**Directions for this task**
Restate, exactly as written, the entries below from the line that holds "Classic roses or" through the line that holds "tactile crunch, elevating the meal with". Pictures are not part of the copy.

**Materials provided**
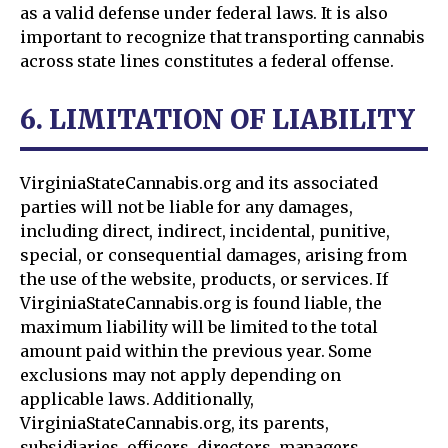
as a valid defense under federal laws. It is also
important to recognize that transporting cannabis
across state lines constitutes a federal offense.
6. LIMITATION OF LIABILITY
VirginiaStateCannabis.org and its associated
parties will not be liable for any damages,
including direct, indirect, incidental, punitive,
special, or consequential damages, arising from
the use of the website, products, or services. If
VirginiaStateCannabis.org is found liable, the
maximum liability will be limited to the total
amount paid within the previous year. Some
exclusions may not apply depending on
applicable laws. Additionally,
VirginiaStateCannabis.org, its parents,
subsidiaries, officers, directors, managers,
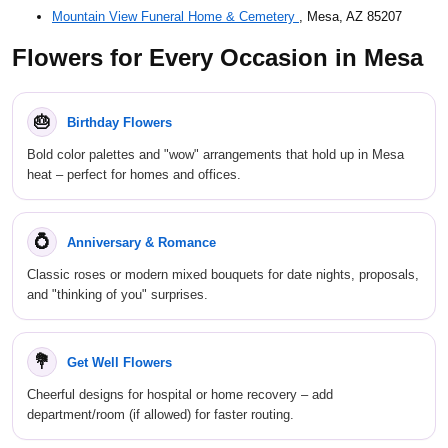
Mountain View Funeral Home & Cemetery
, Mesa, AZ 85207
Flowers for Every Occasion in Mesa
🎂
Birthday Flowers
Bold color palettes and "wow" arrangements that hold up in Mesa
heat – perfect for homes and offices.
💍
Anniversary & Romance
Classic roses or modern mixed bouquets for date nights, proposals,
and "thinking of you" surprises.
💐
Get Well Flowers
Cheerful designs for hospital or home recovery – add
department/room (if allowed) for faster routing.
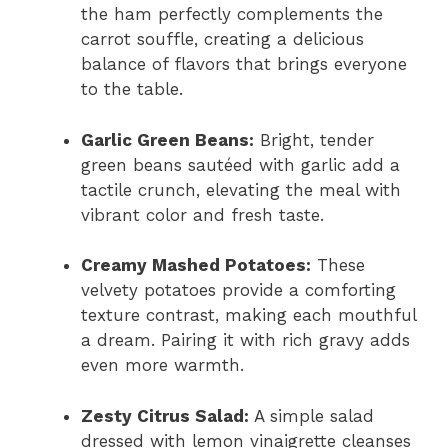
the ham perfectly complements the
carrot souffle, creating a delicious
balance of flavors that brings everyone
to the table.
Garlic Green Beans:
Bright, tender
green beans sautéed with garlic add a
tactile crunch, elevating the meal with
vibrant color and fresh taste.
Creamy Mashed Potatoes:
These
velvety potatoes provide a comforting
texture contrast, making each mouthful
a dream. Pairing it with rich gravy adds
even more warmth.
Zesty Citrus Salad:
A simple salad
dressed with lemon vinaigrette cleanses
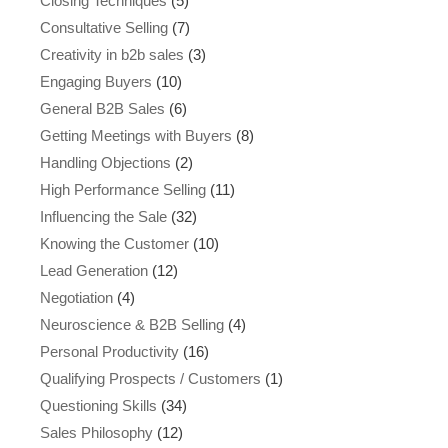
Closing Techniques
(5)
Consultative Selling
(7)
Creativity in b2b sales
(3)
Engaging Buyers
(10)
General B2B Sales
(6)
Getting Meetings with Buyers
(8)
Handling Objections
(2)
High Performance Selling
(11)
Influencing the Sale
(32)
Knowing the Customer
(10)
Lead Generation
(12)
Negotiation
(4)
Neuroscience & B2B Selling
(4)
Personal Productivity
(16)
Qualifying Prospects / Customers
(1)
Questioning Skills
(34)
Sales Philosophy
(12)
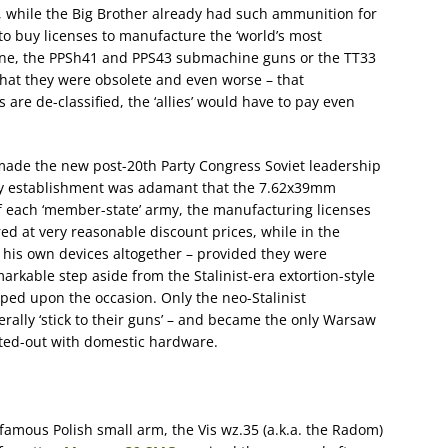
, while the Big Brother already had such ammunition for
o buy licenses to manufacture the ‘world’s most
ine, the PPSh41 and PPS43 submachine guns or the TT33
 that they were obsolete and even worse – that
re de-classified, the ‘allies’ would have to pay even
made the new post-20th Party Congress Soviet leadership
ary establishment was adamant that the 7.62x39mm
f each ‘member-state’ army, the manufacturing licenses
red at very reasonable discount prices, while in the
his own devices altogether – provided they were
kable step aside from the Stalinist-era extortion-style
ped upon the occasion. Only the neo-Stalinist
erally ‘stick to their guns’ – and became the only Warsaw
itted-out with domestic hardware.
 famous Polish small arm, the Vis wz.35 (a.k.a. the Radom)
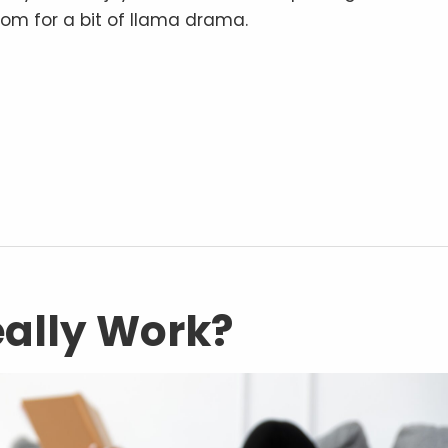
oom for a bit of llama drama.
Really Work?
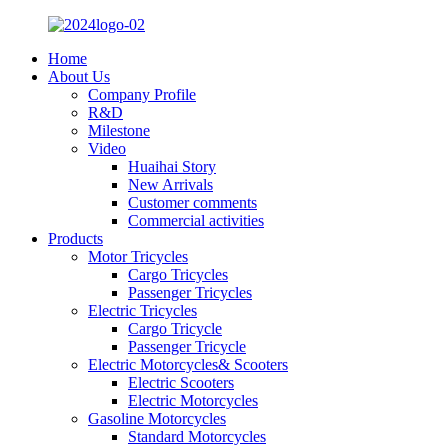
Home
About Us
Company Profile
R&D
Milestone
Video
Huaihai Story
New Arrivals
Customer comments
Commercial activities
Products
Motor Tricycles
Cargo Tricycles
Passenger Tricycles
Electric Tricycles
Cargo Tricycle
Passenger Tricycle
Electric Motorcycles& Scooters
Electric Scooters
Electric Motorcycles
Gasoline Motorcycles
Standard Motorcycles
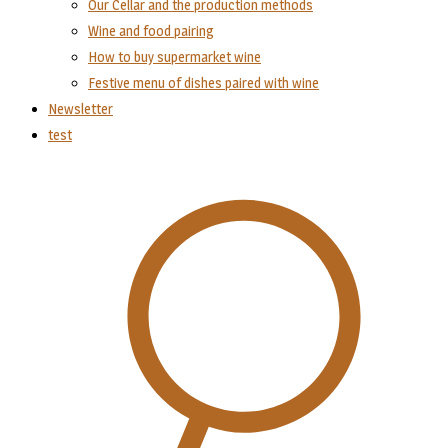
Our Cellar and the production methods
Wine and food pairing
How to buy supermarket wine
Festive menu of dishes paired with wine
Newsletter
test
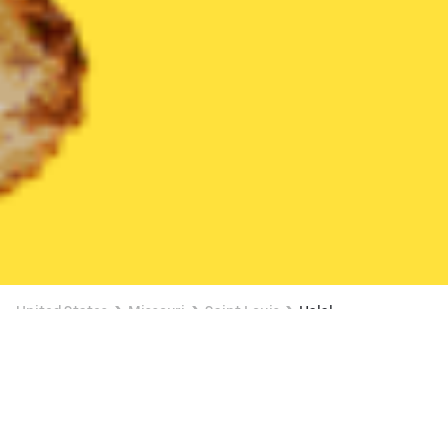
United States
Missouri
Saint Louis
Halal
Halal Delivery in Saint Louis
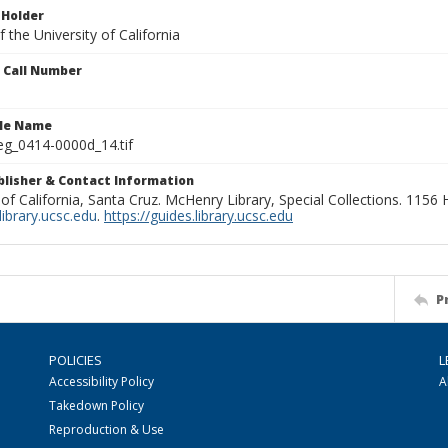
 Holder
 the University of California
n Call Number
ile Name
g_0414-0000d_14.tif
ublisher & Contact Information
 of California, Santa Cruz. McHenry Library, Special Collections. 1156
ibrary.ucsc.edu
.
https://guides.library.ucsc.edu
P
POLICIES
L
Accessibility Policy
A
Takedown Policy
Reproduction & Use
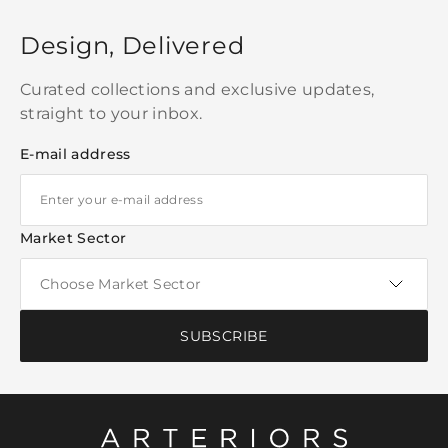
Design, Delivered
Curated collections and exclusive updates,
straight to your inbox.
E-mail address
Market Sector
SUBSCRIBE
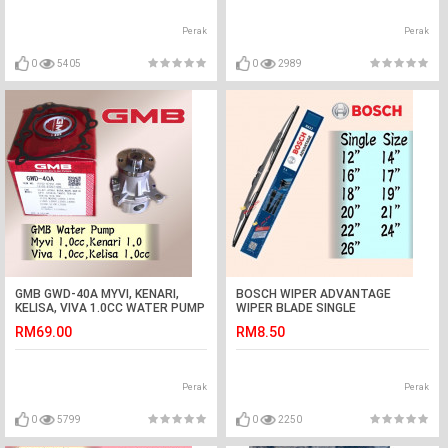
Perak
Perak
0
5405
0
2989
GMB GWD-40A MYVI, KENARI,
BOSCH WIPER ADVANTAGE
KELISA, VIVA 1.0CC WATER PUMP
WIPER BLADE SINGLE
ASSY
12,14,16,17,18,19,20,21,22,24,26,28
RM69.00
RM8.50
Perak
Perak
0
5799
0
2250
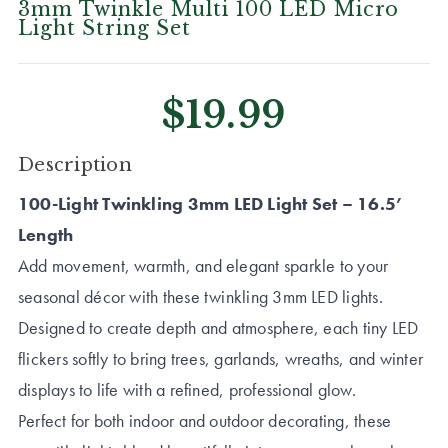
3mm Twinkle Multi 100 LED Micro
Light String Set
$19.99
CURRENT
Description
STOCK:
100-Light Twinkling 3mm LED Light Set – 16.5’
Length
Add movement, warmth, and elegant sparkle to your
seasonal décor with these twinkling 3mm LED lights.
Designed to create depth and atmosphere, each tiny LED
flickers softly to bring trees, garlands, wreaths, and winter
displays to life with a refined, professional glow.
Perfect for both indoor and outdoor decorating, these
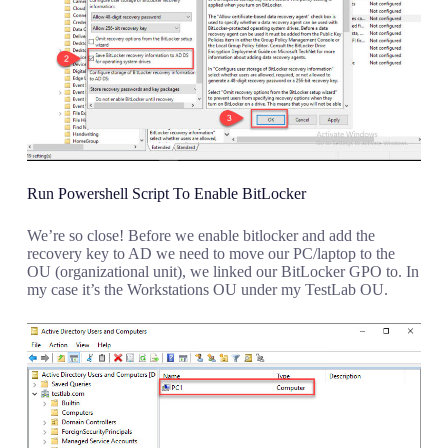
Run Powershell Script To Enable BitLocker
We’re so close! Before we enable bitlocker and add the
recovery key to AD we need to move our PC/laptop to the
OU (organizational unit), we linked our BitLocker GPO to. In
my case it’s the Workstations OU under my TestLab OU.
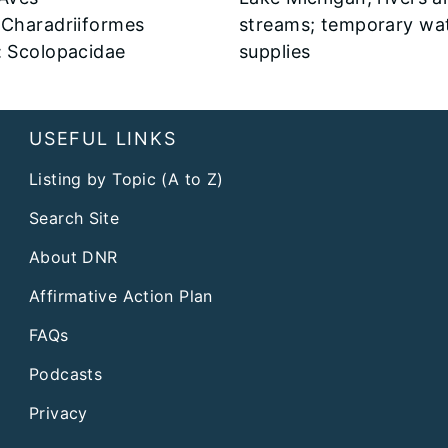
 Charadriiformes
streams; temporary wa
: Scolopacidae
supplies
USEFUL LINKS
Listing by Topic (A to Z)
Search Site
About DNR
Affirmative Action Plan
FAQs
Podcasts
Privacy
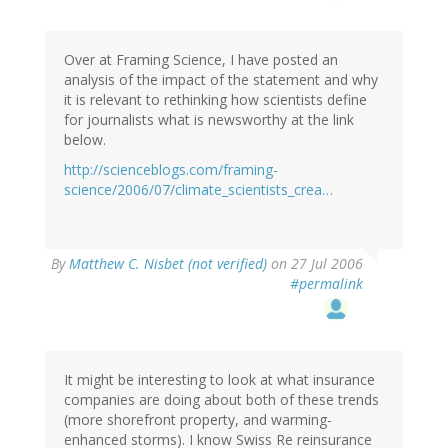
Over at Framing Science, I have posted an
analysis of the impact of the statement and why
it is relevant to rethinking how scientists define
for journalists what is newsworthy at the link
below.
http://scienceblogs.com/framing-
science/2006/07/climate_scientists_crea…
By
Matthew C. Nisbet (not verified)
on 27 Jul 2006
#permalink
It might be interesting to look at what insurance
companies are doing about both of these trends
(more shorefront property, and warming-
enhanced storms). I know Swiss Re reinsurance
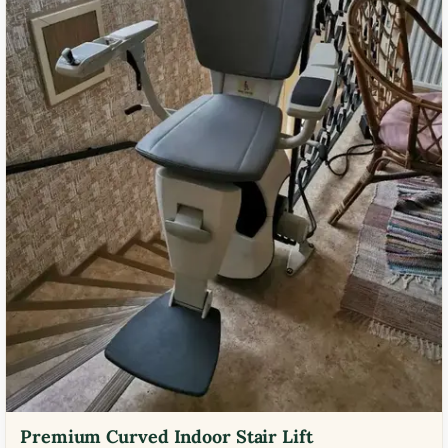
Premium Curved Indoor Stair Lift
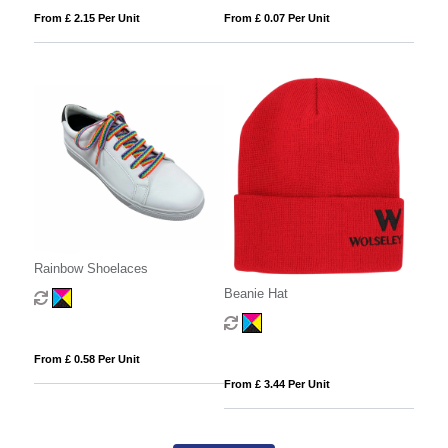
From £ 2.15 Per Unit
From £ 0.07 Per Unit
Rainbow Shoelaces
Beanie Hat
From £ 0.58 Per Unit
From £ 3.44 Per Unit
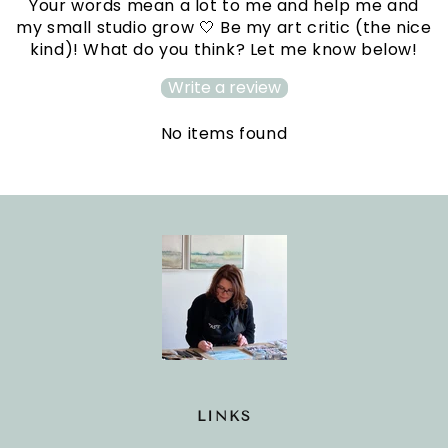
Your words mean a lot to me and help me and
my small studio grow 🤍 Be my art critic (the nice
kind)! What do you think? Let me know below!
Write a review
No items found
LINKS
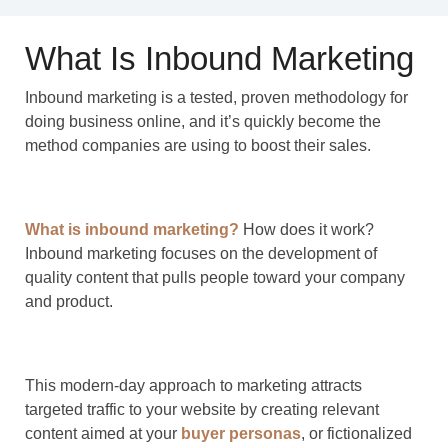
What Is Inbound Marketing
Inbound marketing is a tested, proven methodology for
doing business online, and it’s quickly become the
method companies are using to boost their sales.
What is inbound marketing?
How does it work?
Inbound marketing focuses on the development of
quality content that pulls people toward your company
and product.
This modern-day approach to marketing attracts
targeted traffic to your website by creating relevant
content aimed at your
buyer personas
, or fictionalized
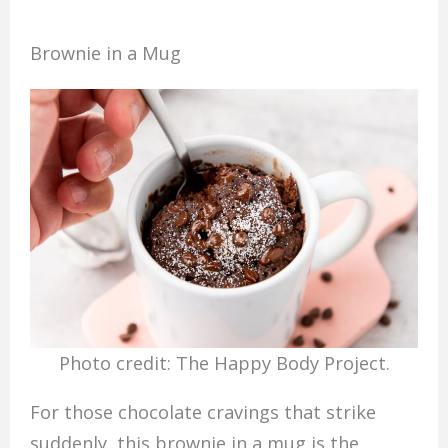
Brownie in a Mug
Photo credit: The Happy Body Project.
For those chocolate cravings that strike
suddenly, this brownie in a mug is the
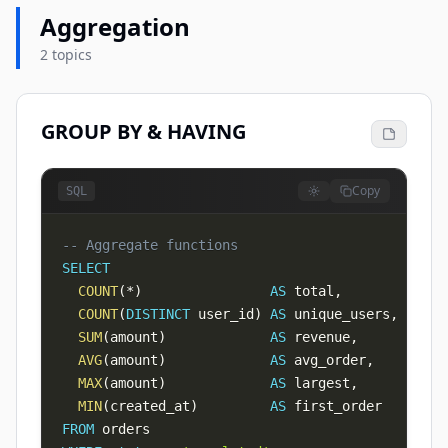
Aggregation
2 topics
GROUP BY & HAVING
Copy
SQL
-- Aggregate functions
SELECT
COUNT
(
*
)
AS
 total
,
COUNT
(
DISTINCT
 user_id
)
AS
 unique_users
,
SUM
(
amount
)
AS
 revenue
,
AVG
(
amount
)
AS
 avg_order
,
MAX
(
amount
)
AS
 largest
,
MIN
(
created_at
)
AS
FROM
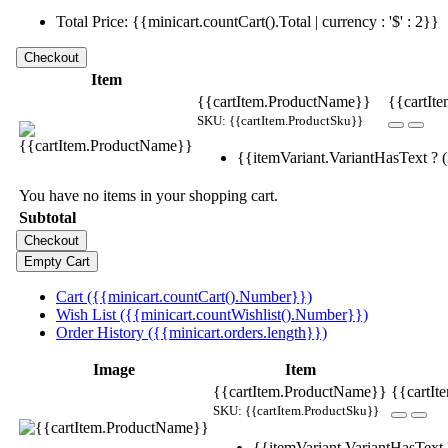
Total Price: {{minicart.countCart().Total | currency : '$' : 2}}
Item
{{cartItem.ProductName}}
{{cartIte
SKU: {{cartItem.ProductSku}}
{{itemVariant.VariantHasText ? (i
You have no items in your shopping cart.
Subtotal
Cart ({{minicart.countCart().Number}})
Wish List ({{minicart.countWishlist().Number}})
Order History ({{minicart.orders.length}})
Image
Item
{{cartItem.ProductName}}
{{cartIt
SKU: {{cartItem.ProductSku}}
{{itemVariant.VariantHasText ?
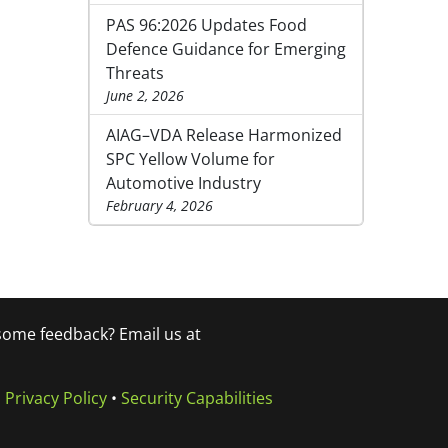
PAS 96:2026 Updates Food
Defence Guidance for Emerging
Threats
June 2, 2026
AIAG–VDA Release Harmonized
SPC Yellow Volume for
Automotive Industry
February 4, 2026
 some feedback? Email us at
•
Privacy Policy
•
Security Capabilities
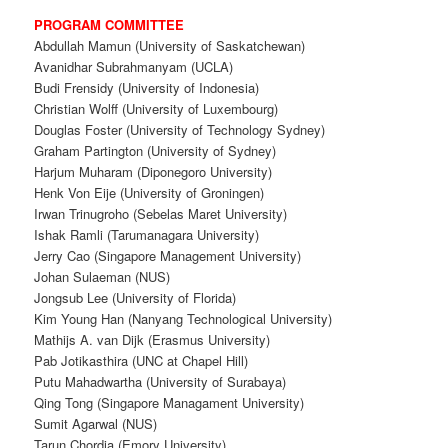
PROGRAM
COMMITTEE
Abdullah Mamun (University of Saskatchewan)
Avanidhar Subrahmanyam (UCLA)
Budi Frensidy (University of Indonesia)
Christian Wolff (University of Luxembourg)
Douglas Foster (University of Technology Sydney)
Graham Partington (University of Sydney)
Harjum Muharam (Diponegoro University)
Henk Von Eije (University of Groningen)
Irwan Trinugroho (Sebelas Maret University)
Ishak Ramli (Tarumanagara University)
Jerry Cao (Singapore Management University)
Johan Sulaeman (NUS)
Jongsub Lee (University of Florida)
Kim Young Han (Nanyang Technological University)
Mathijs A. van Dijk (Erasmus University)
Pab Jotikasthira (UNC at Chapel Hill)
Putu Mahadwartha (University of Surabaya)
Qing Tong (Singapore Managament University)
Sumit Agarwal (NUS)
Tarun Chordia (Emory University)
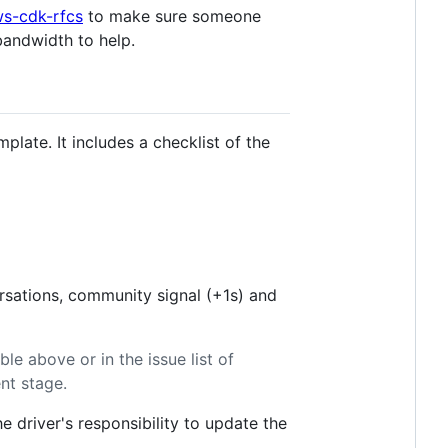
s-cdk-rfcs
to make sure someone
bandwidth to help.
mplate. It includes a checklist of the
ersations, community signal (+1s) and
ble above or in the issue list of
ent stage.
e driver's responsibility to update the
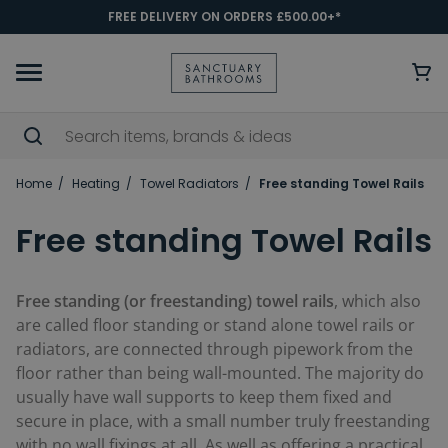
FREE DELIVERY ON ORDERS £500.00+*
Home
Heating
Towel Radiators
Free standing Towel Rails
Free standing Towel Rails
Free standing (or freestanding) towel rails
, which also
are called floor standing or stand alone towel rails or
radiators, are connected through pipework from the
floor rather than being wall-mounted. The majority do
usually have wall supports to keep them fixed and
secure in place, with a small number truly freestanding
with no wall fixings at all. As well as offering a practical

**Result of this exercise**
Classic roses or modern mixed bouquets for date nights, proposals,
and "thinking of you" surprises.
💐
Get Well Flowers
Cheerful designs for hospital or home recovery – add
department/room (if allowed) for faster routing.
the ham perfectly complements the
carrot souffle, creating a delicious
balance of flavors that brings everyone
to the table.
Garlic Green Beans:
Bright, tender
green beans sautéed with garlic add a
tactile crunch, elevating the meal with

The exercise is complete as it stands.